An additional idea we wish to implement on a future iteration of our chess platform would be LEDs that could shine through chess mats to show available moves instead of just displaying it on the TFT screen. All of these additional hardware would require careful planning of wire management and space consideration to keep the chess platform compact and user-friendly.
Our current chess board is set for blitz chess, but we wish to expand this to normal chess rules which will take into account future illegal moves that will require more memory and logic. After all of these implementations, we wish to then polish the aesthetics and physical construction to keep it compact and make it tournament-travel friendly, thus potentially marketing it to avid tournament chess players.
Our project utilized a UART interface to display the list of moves a player makes, as a result our design conform to the UART communication standards and followed the same protocol format. We did not reuse code or use code in the public domain. We did, however, use libraries written by our professor Bruce Land and Tahmid Mahbub which are listed in the appendix. We did not have to take into account any legal considerations. We did, however, find other electronic chess boards, which is listed in the references below, but they are designed for single player usage and not the tournament or educational purposes that we are targeting with our project. Therefore, we believe that we shouldn’t run into any patent problems if we decide to pursue this project even further. There are patent opportunities for our project if we want to pursue it next semester as an independent project.

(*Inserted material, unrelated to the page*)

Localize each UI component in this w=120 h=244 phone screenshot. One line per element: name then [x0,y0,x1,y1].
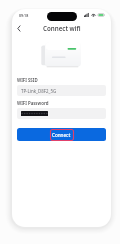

The decisions we made and actions we took in this project were consistent with the IEEE Code of Ethics. We recognize the importance of our technologies in affecting the quality of life throughout the world and accept a personal obligation to our profession. We were responsibly in making decisions with safety. For example, we wore safety glasses when necessary and handled box cutters with care. We are honest and realistic in everything that we stated in this report. We stated the costs of the components that we used at the time of use. We were not offered and did not take any bribes. We strive to improve the understanding of technology and its potential consequences. We undertook this project knowing that we have the technical competence and that we were qualified to accomplish our goals. We are always open to accept honest criticism for our project and will promptly correct any errors when contact and made our utmost effort to properly cite the contributions of others. As good fellow citizens, we took proactive measures to avoid injuring others, their property, reputation, or employment and will vow to assist colleagues in their professional development and support them in following this code of ethics. Lastly, we treat all persons fairly without any discrimination with regards to race, religion, gender, etc.